SBI now in sole charge of EPFO funds, private managers axed
31 Mar 2011
In an interim arrangement, the State Bank of India, the country's largest lender, will alone manage the Rs3.5 lakh crore funds with the Employees Provident Fund Organisation (EPFO) for the next three months.
The interim arrangement was announced after the Central Board of Trustees (CBT) of the EPFO turned down the proposal to extend the tenure of the three existing private fund managers - ICICI Prudential Asset Management Co Ltd, HSBC Asset Management (India) Pvt Ltd, and Reliance Capital Asset Management Ltd.

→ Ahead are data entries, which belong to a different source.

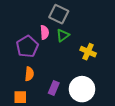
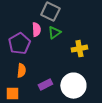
yellow cross: (88, 52) -> (79, 49), turned -35
purple rectangle: (54, 88) -> (45, 85), turned 40

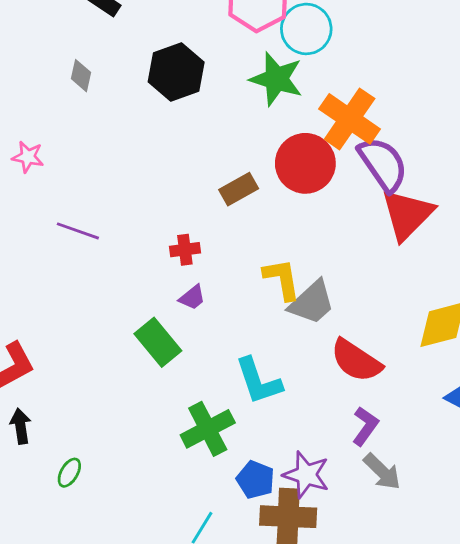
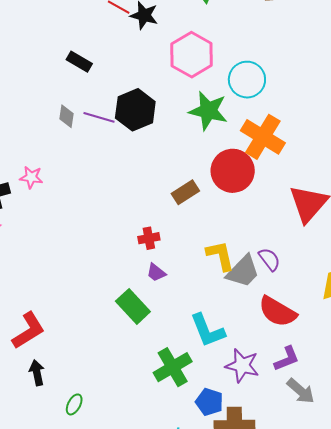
cyan circle: (306, 29) -> (247, 80), moved
purple semicircle: (383, 164) -> (269, 259), moved, size x0.6
purple line: (78, 231) -> (99, 117), moved
purple trapezoid: (192, 297) -> (156, 273), turned 80
purple L-shape: (365, 426) -> (287, 359), turned 36
purple star: (306, 475) -> (242, 366), moved

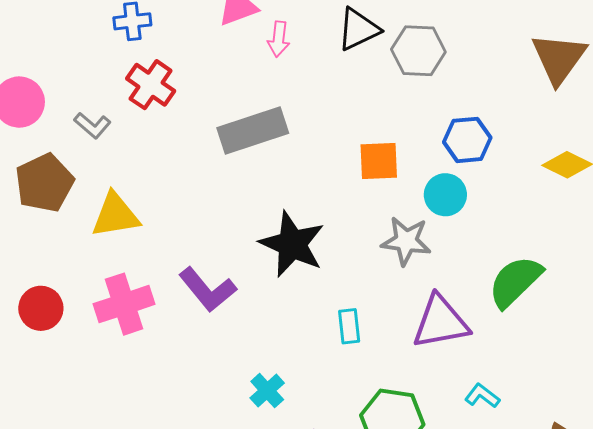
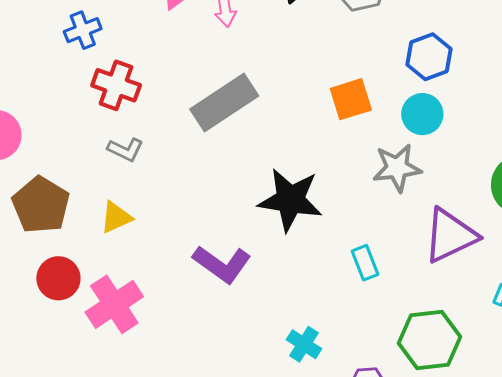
gray L-shape: (92, 125) -> (125, 150), moved
yellow triangle: (115, 215) -> (116, 217), size x0.7
pink cross: (124, 304) -> (114, 304), moved
red circle: (41, 308) -> (58, 278), moved

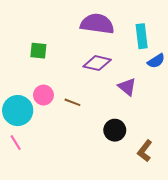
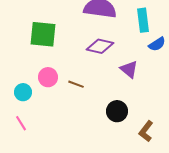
green square: (38, 51) -> (43, 34), size x1.6
cyan circle: (18, 111) -> (23, 92), size x0.6

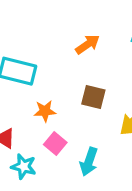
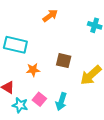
orange arrow: (88, 44) -> (50, 16), moved
pink square: (55, 143) -> (39, 99), moved

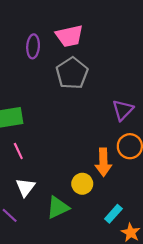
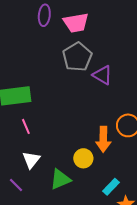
purple ellipse: (33, 46) -> (44, 15), moved
purple triangle: (123, 110) -> (102, 75), moved, turned -45

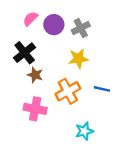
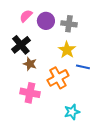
gray cross: (81, 28) -> (69, 24), turned 35
yellow star: (78, 59) -> (67, 50), turned -30
blue line: (102, 89) -> (83, 67), moved

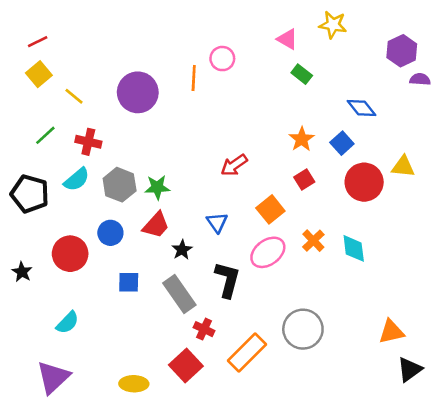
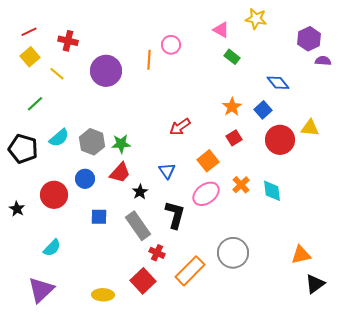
red cross: (88, 142) -> (68, 41), moved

These along with the SBI have been managing the pension fund for the past two-and-half-years, but their contract with the labour ministry-controlled EPFO ends today.
''SBI alone will manage the entire retirement fund for the interim period of three months beginning 1 April,'' labour minister Mallikarjun Kharge said after the CBT meeting in New Delhi on Wednesday.
''We are in the process of selecting new fund managers within the next three months'' (by the end of June), said Kharge, who is also the head of CBT, which comprises representatives from the government, employees and employers.
The EPFO – the largest social security fund in the country - had engaged private fund mangers for the first time in July 2008. The three were managing close to Rs3 lakh crore of the total corpus, but trade unions saw this as a move to use ''workers' money for private speculative interests''. Prior to that, SBI alone used to manage the fund.
''The decision not to extend the tenure of these three private fund managers was almost unanimous,'' said Dipankar Mukherjee of the Centre of Indian Trade Unions.